Ellery put out a gentle hand and touched the ungainly animal’s oversized antlers, wishing that it could speak and tell him what it had seen in the pen.
But it was as silent as the llama and donkey and cow that he could see standing in the adjoining pens.
“How much longer is this going on?” White was demanding from the Inspector.
“As long as it takes. We’ve got a murder on our hands, Mr. White.”
He turned his back on the zoo director and looked at his son. “What do you make of it, Ellery?”
“Not much. Found anyone who heard the shot?”
Ellery went back for one more look at the bloody marks on the Moore poem.
Then he asked Ella Manners. “Would you by any chance be a particularly good dancer, Doctor?”
“Hardly! Veterinary medicine and dancing don’t mix.”
“I thought not,” Ellery said, suddenly pleased.
“You got something?” his father asked.
“Yes, dad. I know who murdered Casey Sturgess.”
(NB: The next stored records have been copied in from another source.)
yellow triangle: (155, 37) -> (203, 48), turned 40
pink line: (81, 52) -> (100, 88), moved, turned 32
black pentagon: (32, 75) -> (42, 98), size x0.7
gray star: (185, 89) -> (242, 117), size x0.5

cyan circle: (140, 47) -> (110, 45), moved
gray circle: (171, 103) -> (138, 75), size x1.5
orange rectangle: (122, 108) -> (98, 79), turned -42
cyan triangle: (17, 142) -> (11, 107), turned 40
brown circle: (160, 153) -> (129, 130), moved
Sparky the reindeer looked up from its trough, as if listening to Ellery’s words. “You see, dad, there’s always a danger with dying messages — a danger that the killer will see his victim leave the message, or return and find it later. Premeditated murderers like to make certain they’ve finished the job without leaving a clue. You told me Sturgess could only have lived a minute or so with that wound.”
“That’s right, Ellery.”
“Then the killer was probably still here to see him jab that sign with his blood finger. And are we to believe that in a minute’s time the dying Sturgess managed to smear all eight names with his blood, and each in the same way? No, dad — Sturgess only marked one name! The killer, unable to wipe the blood off without leaving a mark, smeared the other seven names himself in the same manner. He obliterated the dying man’s message by adding to it!”
“But. Ellery — which reindeer’s name did Sturgess mark?”
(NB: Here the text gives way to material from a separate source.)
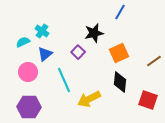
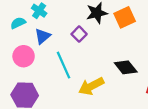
orange square: (119, 53) -> (125, 17), moved
black diamond: (120, 82) -> (126, 67), turned -45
“Dad, it had to be one that would connect instantly with his killer. Now look at those eight names. Could it have been Donder or Blitzen? Hardly — they tell us nothing. Likewise Dasher and Prancer have no connection with any of the suspects. Dr. Manners might be a Vixen and White could be a Cupid, but Sturgess couldn’t expect the police to spot such a nebulous thing. No, dad, the reindeer clue had to be something so obvious the killer was forced to alter it.”
“That’s why you asked Dr. Manners if she was a dancer!”
“Exactly. It’s doubtful that the limping Bernard White or the overweight Captain Mike are notable as dancers, and once I ruled Dr. Manners out as well, that left only one name on the list.”
“Comet!”
“Yes, dad. The most famous reindeer of all might be Rudolph, but the most famous comet of all is surely Hailey’s Comet.”
“Captain Mike Hailey! Somebody grab him!”
Moments later as the struggling Hailey was being led away, Bernard White said, “But he was our only handler! We’re ready to open the gates and who’s going to look after the children?”
Ellery glanced at his father and smiled broadly. “Maybe I can help out. After all, it’s Christmas,” he said.